Joseph Benoît Suvée’s “The Invention of the Art of Drawing” (1791), which was included in the exhibition “Memories of the Blind: The Self-Portrait and Other Ruins” curated by French philosopher Jacques Derrida at the Louvre Museum in 1990, deals with the mythical origins of beautiful yet sad paintings. In the work, Butades, a woman from Corinth in ancient Greece, draws the shadow of her lover on the wall by the light of a lamp to remember him after parting with him. Through this work, which best reflects the intention of the exhibition, Derrida attempted to reveal that the source of art is not perception as claimed in aesthetics, but ‘memory’. He wanted to symbolically show that paintings depend on the invisible rather than the visible.
The woman draws the shadow of her lover who will leave for the battlefield when the sun rises, but conversely, she cannot see him while leaving him as a trace. The origin of drawing, which draws pictures, is ultimately metaphorized as a state of ‘blindness’. In the creation of visual art, the artist cannot look at the object and the work at the same time, whether it is abstract or concrete. In addition, the shadow left as a trace indicates that the object is ‘present’ while also implying its ‘absence’. The artist becomes Derrida’s ‘blind’ in either the object or the picture (shadow), and the picture is born through the endless repetition of presence and absence. In other words, the writers do not want to draw what is visible, but rather the invisible ‘memory’.

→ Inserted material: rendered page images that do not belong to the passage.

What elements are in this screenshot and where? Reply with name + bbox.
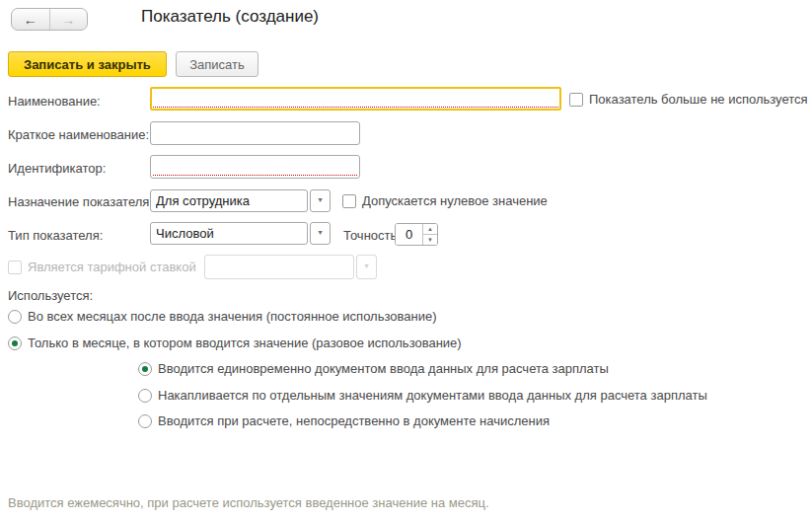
page-title: Показатель (создание) [141, 7, 319, 27]
usage-radio-label: Вводится единовременно документом ввода … [158, 361, 609, 376]
name-label: Наименование: [8, 94, 101, 109]
zero-allowed-checkbox-row: Допускается нулевое значение [342, 193, 548, 208]
usage-sub-option-row: Вводится единовременно документом ввода … [138, 361, 609, 376]
type-value-input[interactable] [150, 222, 308, 245]
save-button[interactable]: Записать [176, 51, 258, 77]
identifier-label: Идентификатор: [8, 161, 106, 176]
tariff-checkbox-row: Является тарифной ставкой [8, 260, 196, 274]
chevron-down-icon: ▼ [317, 230, 324, 237]
usage-radio-all-months[interactable] [8, 310, 22, 324]
tariff-checkbox [8, 261, 22, 274]
spin-down-button[interactable]: ▼ [423, 235, 437, 245]
indicator-create-window: ← → Показатель (создание) Записать и зак… [0, 0, 812, 523]
usage-option-row: Только в месяце, в котором вводится знач… [8, 336, 462, 350]
tariff-checkbox-label: Является тарифной ставкой [28, 260, 196, 274]
nav-button-group: ← → [11, 8, 88, 31]
type-label: Тип показателя: [8, 228, 103, 243]
not-used-checkbox[interactable] [569, 93, 583, 107]
zero-allowed-checkbox-label: Допускается нулевое значение [362, 193, 548, 208]
usage-radio-entered-at-calculation[interactable] [138, 414, 152, 428]
purpose-dropdown-button[interactable]: ▼ [310, 189, 331, 212]
identifier-input[interactable] [150, 155, 360, 179]
type-dropdown-button[interactable]: ▼ [310, 222, 331, 245]
precision-input[interactable] [396, 224, 422, 245]
forward-arrow-icon: → [61, 13, 75, 27]
usage-radio-accumulated-values[interactable] [138, 389, 152, 403]
save-and-close-button[interactable]: Записать и закрыть [8, 51, 167, 77]
usage-option-row: Во всех месяцах после ввода значения (по… [8, 309, 436, 324]
usage-sub-option-row: Накапливается по отдельным значениям док… [138, 388, 707, 403]
precision-label: Точность: [343, 228, 401, 243]
not-used-checkbox-row: Показатель больше не используется [569, 92, 808, 107]
name-field-wrap [150, 87, 561, 111]
spin-up-icon: ▲ [427, 226, 433, 232]
identifier-field-wrap [150, 155, 360, 179]
chevron-down-icon: ▼ [363, 263, 370, 270]
usage-radio-label: Накапливается по отдельным значениям док… [158, 388, 707, 403]
back-arrow-icon: ← [24, 13, 37, 27]
short-name-field-wrap [150, 121, 360, 145]
spin-up-button[interactable]: ▲ [423, 224, 437, 235]
zero-allowed-checkbox[interactable] [342, 194, 356, 208]
chevron-down-icon: ▼ [317, 197, 324, 204]
precision-spin-buttons: ▲ ▼ [422, 224, 437, 245]
usage-sub-option-row: Вводится при расчете, непосредственно в … [138, 413, 550, 428]
purpose-combobox: ▼ [150, 189, 331, 212]
back-button[interactable]: ← [12, 9, 49, 30]
not-used-checkbox-label: Показатель больше не используется [589, 92, 808, 107]
purpose-value-input[interactable] [150, 189, 308, 212]
short-name-label: Краткое наименование: [8, 127, 149, 142]
usage-group-label: Используется: [8, 288, 93, 303]
usage-radio-label: Во всех месяцах после ввода значения (по… [28, 309, 436, 324]
usage-radio-label: Только в месяце, в котором вводится знач… [28, 336, 462, 350]
spin-down-icon: ▼ [427, 237, 433, 243]
tariff-dropdown-button: ▼ [356, 255, 377, 279]
precision-spinner: ▲ ▼ [395, 223, 438, 246]
usage-radio-single-entry-document[interactable] [138, 362, 152, 376]
name-input[interactable] [150, 87, 561, 111]
usage-radio-entry-month-only[interactable] [8, 336, 22, 350]
forward-button[interactable]: → [49, 9, 88, 30]
tariff-value-input [204, 255, 354, 279]
tariff-combobox: ▼ [204, 255, 377, 279]
type-combobox: ▼ [150, 222, 331, 245]
purpose-label: Назначение показателя: [8, 194, 153, 209]
usage-hint-text: Вводится ежемесячно, при расчете использ… [8, 495, 489, 510]
short-name-input[interactable] [150, 121, 360, 145]
usage-radio-label: Вводится при расчете, непосредственно в … [158, 413, 550, 428]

The artists of , SEO Yeji, LEE Na, and LEE Youngji, repeat the act of leaving traces to ‘remember’ what they have lost in life, just like Butades’ wish to remember her lover. No one can be free from the pain of loss. Since no value or happiness is eternal, moments of despair and emotion appear simultaneously in a life where joy, sorrow, and pleasure are repeated. I expect this exhibition to be one that can recall happiness and loss at the same time through the shadows of memories, not visual objects, and the traces left by those shadows.